The head of the Charlottesville, Virginia, police department said he had “regrets” about the white-nationalist rally in his city that turned deadly this past weekend, but pushed back on criticism that police didn’t do enough to contain the violence.
“I certainly have regrets. We lost three lives this weekend,” Charlottesville police chief Al Thomas said at a press conference on Monday. “It was a tragic, tragic weekend.”
However, Thomas defended the police response amid criticism that they failed to separate the protesters from counter-protesters. One woman, Heather Heyer, was killed when a man plowed his car into a group of counter-protesters.

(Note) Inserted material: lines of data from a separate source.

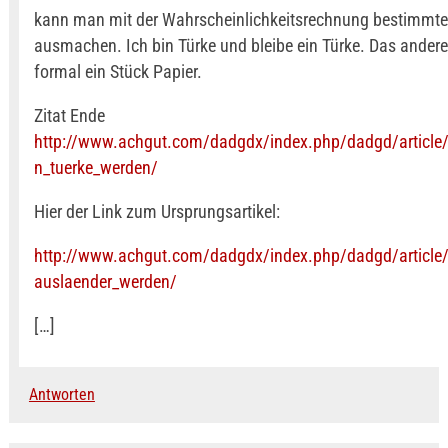
kann man mit der Wahrscheinlichkeitsrechnung bestimmt
ausmachen. Ich bin Türke und bleibe ein Türke. Das andere 
formal ein Stück Papier.
Zitat Ende
http://www.achgut.com/dadgdx/index.php/dadgd/article/
n_tuerke_werden/
Hier der Link zum Ursprungsartikel:
http://www.achgut.com/dadgdx/index.php/dadgd/article
auslaender_werden/
[…]
Antworten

Thomas flatly denied that he gave orders for police officers not to intervene in clashes between the opposing groups, contradicting reports that said there was minimal police intervention at the protest. Thomas instead said police were instructed to change into appropriate riot gear.
“Once the violence erupted, once the plan was altered, we had to quickly transition our officers into their protective gear,” he said.

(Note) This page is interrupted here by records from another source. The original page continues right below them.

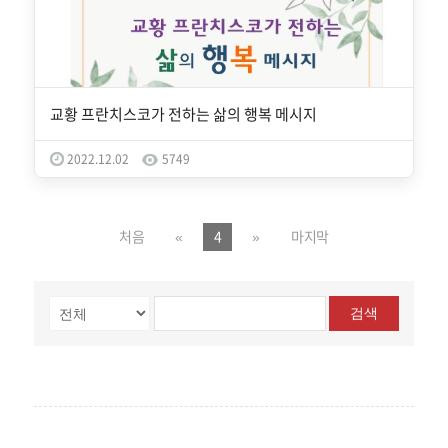
교황 프란치스코가 전하는 삶의 행복 메시지
2022.12.02
5749
처음
«
4
»
마지막
검색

“We were certainly not intimidated by the firepower of the alt-right. However, it was prudent to make sure that officers were equipped to go out and deal directly with the violence at hand.”

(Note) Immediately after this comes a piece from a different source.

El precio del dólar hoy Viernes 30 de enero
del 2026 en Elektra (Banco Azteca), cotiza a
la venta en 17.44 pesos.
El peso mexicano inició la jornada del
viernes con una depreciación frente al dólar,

The police “had a very large footprint during this entire endeavour,” he said.
Thomas’s comments to reporters contrasted with reports from people who witnessed to the clashes.
“There was no police presence,” witness Brittany Caine-Conley told The New York Times. “We were watching people punch each other; people were bleeding all the while police were inside of barricades at the park, watching. It was essentially just brawling on the street and community members trying to protect each other.”
Two state troopers, Lt. H. Jay Cullen and Berke M.M. Bates, also died on Saturday when their helicopter crashed in a wooded area en route to the scene of the clashes.